DJ Tahleim "Born Cipher (Hip-Hop In 1990)" (Vol.1-2)


DJ Tahleim takes us back to what he considers to be the best year in Hip-Hop, 1990. Both mixes in his Born Cipher (Hip-Hop In 1990) series are hosted by Grand Puba & Friends. As he tells it, "those friends being YZ, Phife Dawg (A Tribe Called Quest), Special Ed, Wise Intelligent (Poor Righteous Teachers), Brother J (X-Clan), Masta Ace & Sadat X (Brand Nubian). This mix is a dedication and celebration of the 30 year anniversary of songs and albums from this special year. The music was about balance, from Conscious lyrics to Gansta Rap - over 3 hours of quality Hip Hop between Vol.1 & Vol.2." No doubt, 1990 was an exceptional year! Hear both of these mixes from DJ Tahleim below...

February 18, 2021

"Hip-Hop Uncovered" (Documentary, Trailer)

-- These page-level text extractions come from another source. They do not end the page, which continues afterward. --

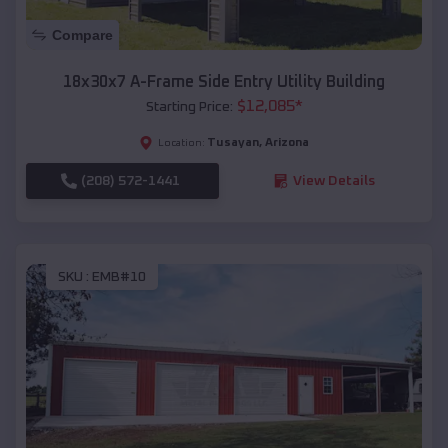
Compare
18x30x7 A-Frame Side Entry Utility Building
$
12,085
*
Starting Price:
Tusayan
,
Arizona
Location:
(208) 572-1441
View Details
SKU :
EMB#10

Hip Hop Uncovered reveals the untold story of how America’s streets helped shape hip hop culture from an expression of survival and defiance into music’s most dominant genre. The documentary series takes a deep dive into the paradox of America’s criminalization of the genre and its fascination with the street culture that created it and still exists within it. From Big U, Deb Antney, Bimmy, Trick Trick, Haitan Jack and more, there are plenty of people that push the culture forward behind the scenes, and Hip Hop Uncovered finally gives us their stories, too. In some cases, this may be the first time you are seeing or hearing them on camera. There are also appearances from Snoop, Royce, Killer Mike, Steve Lobel, Glasses Malone, Xzibit, Ice-T, Mike Tyson, T.I., DMC, Dr. Dre and many more. Unfortunately, I can only offer the trailer below, but I'm just puttin' you on, so follow this series on FX/Hulu, it's worth your time. Docu-series is directed by Rashidi Natara Harper.

February 17, 2021

Cash Money Brothas "Classic Hip-Hop" (Mixtape, 1994)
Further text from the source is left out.